The paper introduces DATAFLEX, a unified framework built on LLaMA-Factory that supports dynamic sample selection, domain mixture adjustment, and sample reweighting through extensible trainer abstractions and modular algorithm components.
This work unifies common model-dependent operations such as embedding extraction, model inference, and gradient computation while maintaining full compatibility with large-scale training settings like DeepSpeed ZeRO-3.
Experiments demonstrate that the framework achieves consistent performance gains over static training and default data proportions across multiple backbones and datasets, while also delivering runtime improvements over original method-specific implementations.

Introduction

Large language model training is increasingly shifting toward data-centric approaches that optimize data selection, mixture, and weighting alongside model parameters to improve efficiency and performance. However, prior work suffers from significant fragmentation, as existing methods are often isolated in separate codebases with inconsistent interfaces that hinder reproducibility, fair comparison, and integration into scalable pipelines. The authors leverage the widely adopted LLaMA-Factory to introduce DATAFLEX, a unified framework that standardizes data-centric dynamic training by supporting selection, mixture adjustment, and reweighting through modular trainer abstractions. This system unifies shared model-dependent operations like embedding extraction and gradient computation while remaining compatible with large-scale training setups such as DeepSpeed ZeRO-3, enabling both systematic research evaluation and practical deployment.

Dataset

Dataset Composition and Sources: The authors utilize SlimPajama, a large-scale deduplicated English pretraining corpus derived from RedPajama. This dataset aggregates seven text domains: CommonCrawl (CC), C4, GitHub, Book, ArXiv, Wikipedia, and StackExchange (SE).
Subset Details and Filtering: Two subsets are employed to evaluate training budgets at different token scales: SlimPajama-6B and SlimPajama-30B. Both subsets are randomly sampled to strictly preserve the natural token-level domain proportions of the original corpus, which are CommonCrawl (54.1%), C4 (28.7%), GitHub (4.2%), Book (3.7%), ArXiv (3.4%), Wikipedia (3.1%), and StackExchange (2.8%). These natural proportions serve as the default baseline mixture and the initial weights for dynamic optimization methods.
Training Usage and Mixture Ratios: The authors train Qwen2.5 models from scratch with random initialization to isolate the effects of data mixture strategies.
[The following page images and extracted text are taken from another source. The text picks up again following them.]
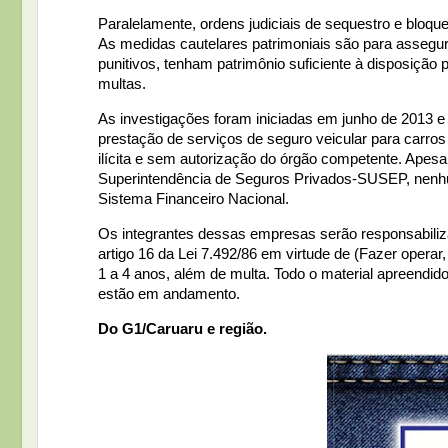
Paralelamente, ordens judiciais de sequestro e blo
As medidas cautelares patrimoniais são para assegu
punitivos, tenham patrimônio suficiente à disposição
multas.
As investigações foram iniciadas em junho de 2013 e
prestação de serviços de seguro veicular para carros
ilícita e sem autorização do órgão competente. Apesar
Superintendência de Seguros Privados-SUSEP, nenhum
Sistema Financeiro Nacional.
Os integrantes dessas empresas serão responsabiliza
artigo 16 da Lei 7.492/86 em virtude de (Fazer operar,
1 a 4 anos, além de multa. Todo o material apreendid
estão em andamento.
Do G1/Caruaru e região.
The baseline uses a static mixer with default SlimPajama proportions. The DoReMi method follows a three-step procedure where a reference model and proxy model are trained to compute per-domain excess losses, resulting in optimized static weights for the target model that notably increase high-quality domains like Book and Wikipedia while reducing CommonCrawl dominance. The Online Data Mixing (ODM) approach dynamically adjusts domain weights during a single training pass using the Exp3 multi-armed bandit algorithm without a separate reference model.
Processing and Configuration Details: All experiments train for one full epoch with a linear learning rate decay and a 5% warmup ratio. The Qwen tokenizer is applied to all models, and a fixed random seed of 42 is used. Training runs utilize BFloat16 mixed precision, DeepSpeed ZeRO Stage-3 for memory efficiency, and FlashAttention-2 for attention computation. The 6B-token experiments run on a single node with 8 GPUs, while the 30B-token experiments scale to 4 nodes with 32 H20 GPUs in total.

Method

The authors propose DATAFLEX, a unified data-centric dynamic training framework designed to treat data as a first-class optimization variable. The system is built upon LLaMA-Factory and is structured into three primary layers to support dynamic control over data selection, mixture, and weighting.

Refer to the framework diagram for the high-level architecture. The Base Layer, labeled as (a), is inherited directly from LLaMA-Factory, providing standard infrastructure for model management, data processing, and optimizers. It also integrates parallel optimization strategies such as DeepSpeed and FSDP to ensure scalability.

At the core of the system is the Trainer Layer, labeled as (b), which implements a unified trainer abstraction. This layer replaces the original LLaMA-Factory trainer with three specialized dynamic training modes: the Select Trainer for dynamic data selection, the Mix Trainer for dynamic data mixture, and the Weight Trainer for dynamic sample reweighting. Each mode corresponds to a specific paradigm of data-centric optimization.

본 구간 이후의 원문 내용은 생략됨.